* **Directions**
Your answer must be the exact lines of the listing below that run from the line with "Terms of Use (543, 2535)" to the line with "[menuitem] (151, 207)", ends included, and no pictures.

* **Material for this task**
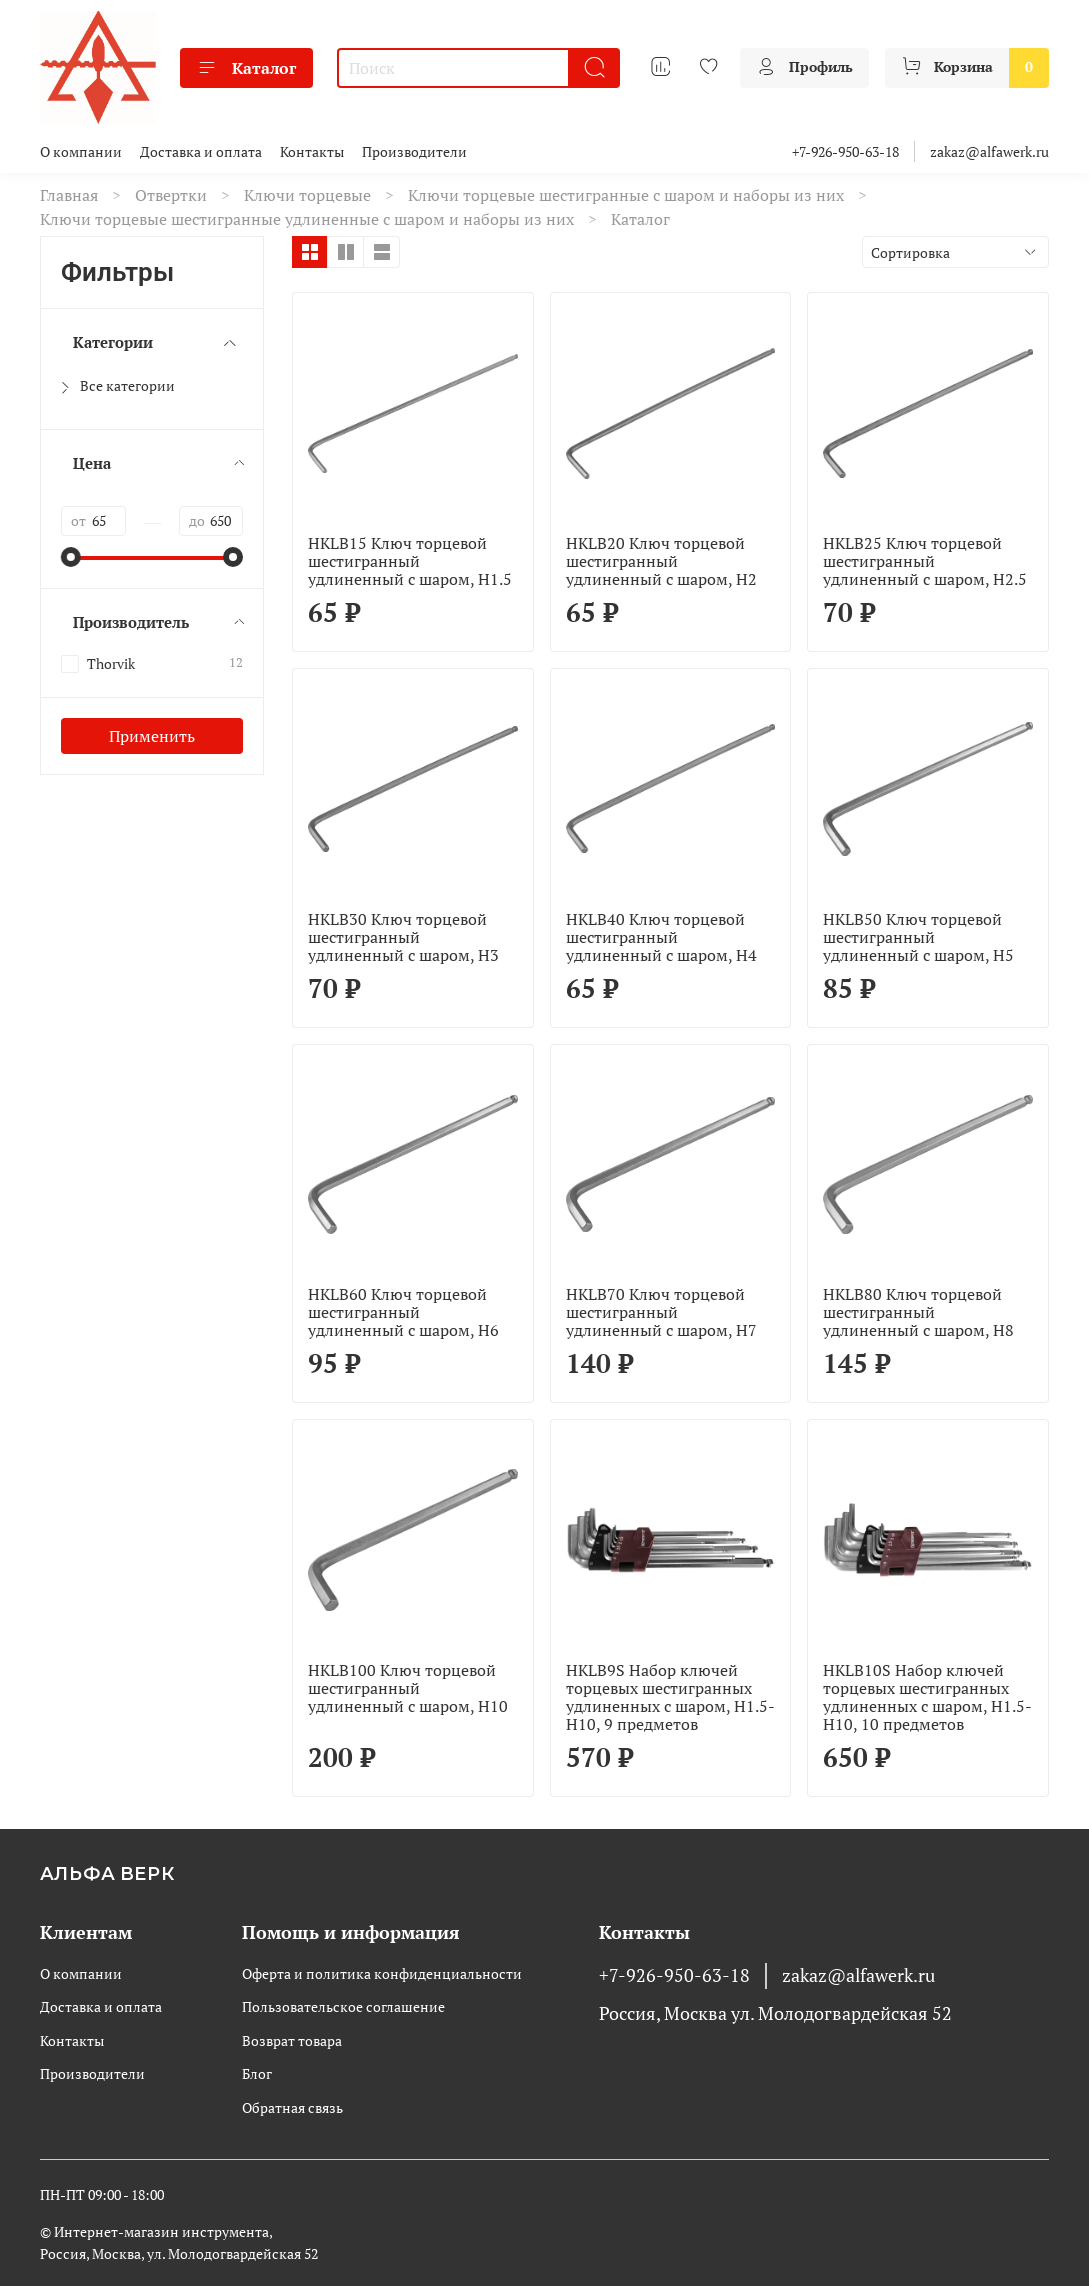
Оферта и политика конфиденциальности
--
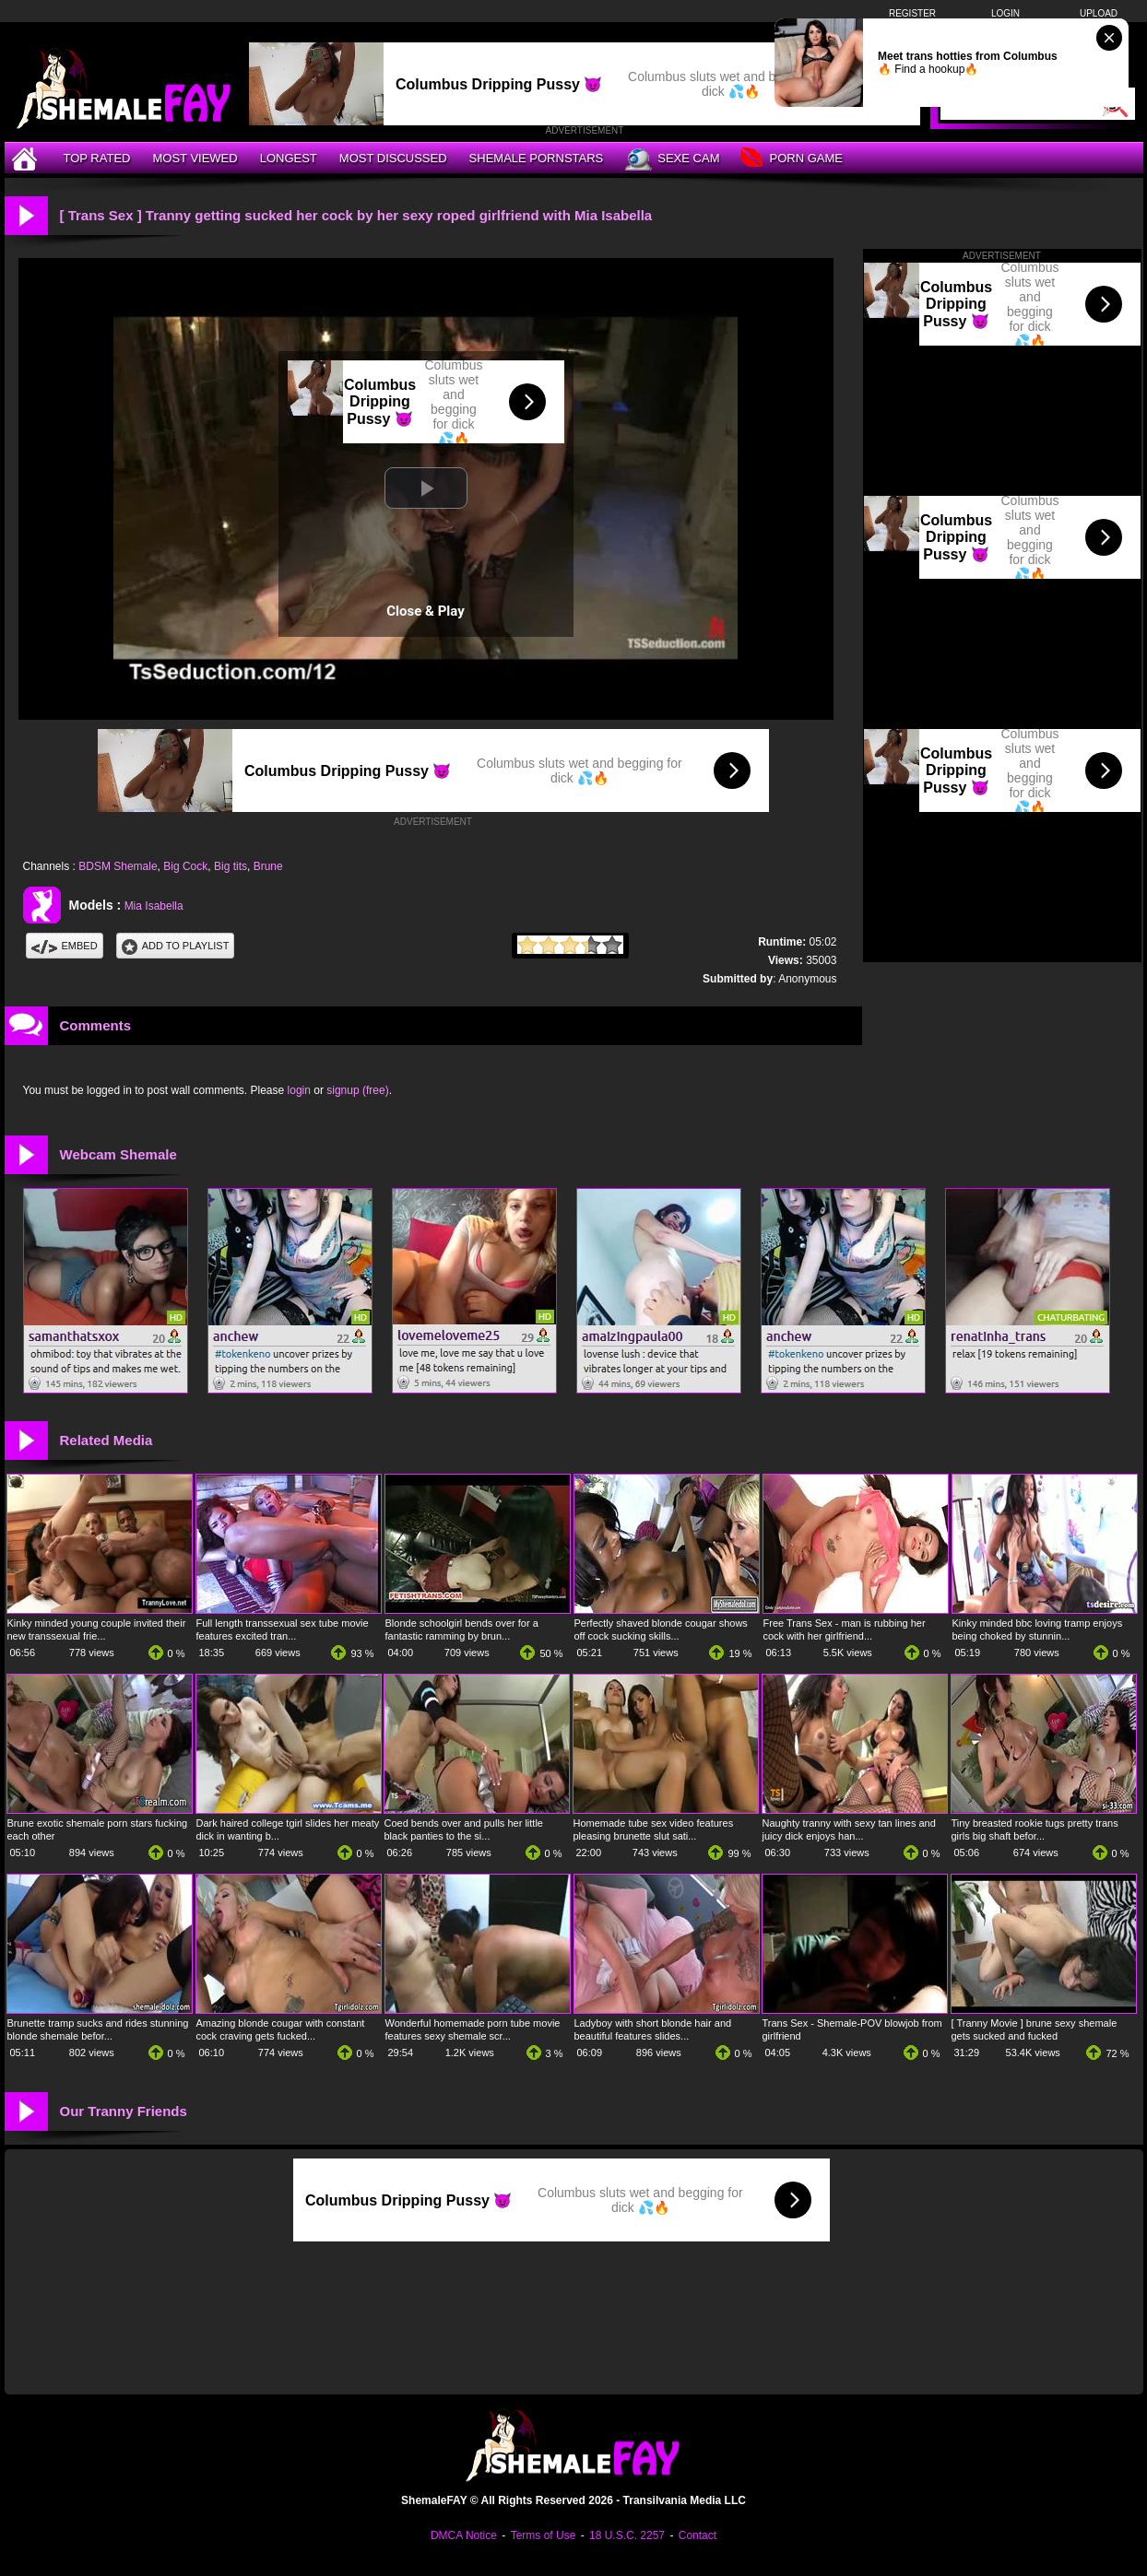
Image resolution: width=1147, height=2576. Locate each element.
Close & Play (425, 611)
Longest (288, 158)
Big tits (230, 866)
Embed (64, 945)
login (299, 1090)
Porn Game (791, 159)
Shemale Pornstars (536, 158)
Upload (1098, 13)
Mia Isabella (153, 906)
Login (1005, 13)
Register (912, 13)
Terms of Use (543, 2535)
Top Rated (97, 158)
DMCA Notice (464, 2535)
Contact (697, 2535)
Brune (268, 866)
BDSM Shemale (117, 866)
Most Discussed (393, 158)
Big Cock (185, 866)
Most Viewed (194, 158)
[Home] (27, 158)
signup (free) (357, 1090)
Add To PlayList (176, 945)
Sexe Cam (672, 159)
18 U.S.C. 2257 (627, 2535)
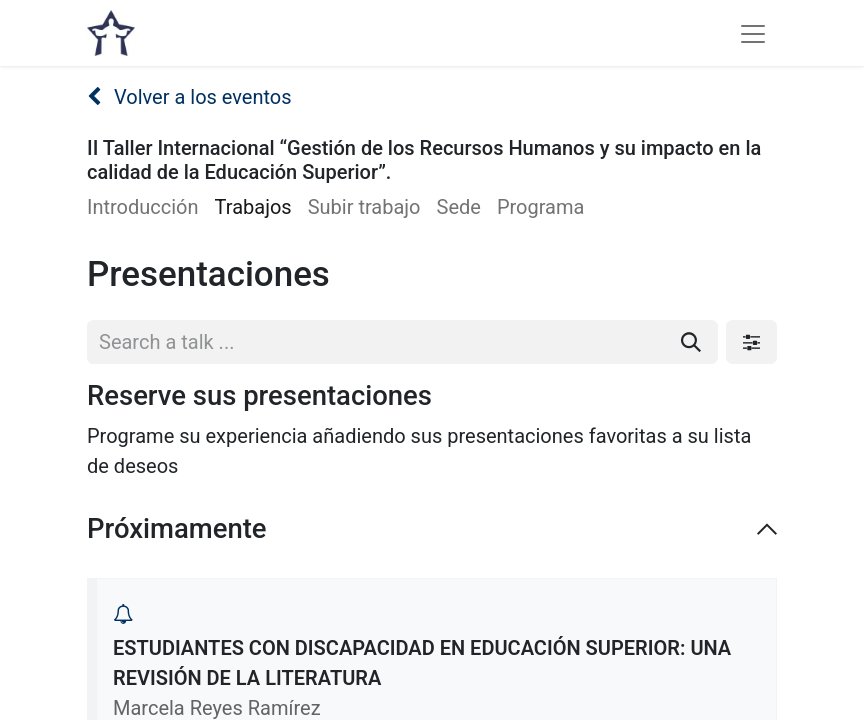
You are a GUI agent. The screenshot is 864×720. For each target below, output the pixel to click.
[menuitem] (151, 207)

* **The completed task**
Terms of Use (543, 2535)
Top Rated (97, 158)
DMCA Notice (464, 2535)
Contact (697, 2535)
Brune (268, 866)
BDSM Shemale (117, 866)
Most Discussed (393, 158)
Big Cock (185, 866)
Most Viewed (194, 158)
[Home] (27, 158)
signup (free) (357, 1090)
Add To PlayList (176, 945)
Sexe Cam (672, 159)
18 U.S.C. 2257 (627, 2535)
You are a GUI agent. The screenshot is 864×720. For each target below, output the pixel to click.
[menuitem] (151, 207)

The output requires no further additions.